Raw data:
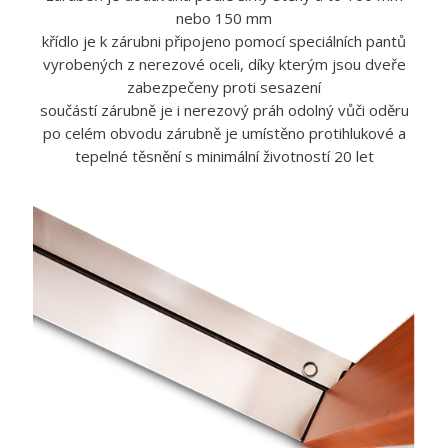
nebo 150 mm
křídlo je k zárubni připojeno pomocí speciálních pantů
vyrobených z nerezové oceli, díky kterým jsou dveře
zabezpečeny proti sesazení
součástí zárubně je i nerezový práh odolný vůči oděru
po celém obvodu zárubně je umístěno protihlukové a
tepelné těsnění s minimální životností 20 let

Problem to solve:
Of the lines in the data, report each one containing the string "zárubně".

Task solution:
součástí zárubně je i nerezový práh odolný vůči oděru
po celém obvodu zárubně je umístěno protihlukové a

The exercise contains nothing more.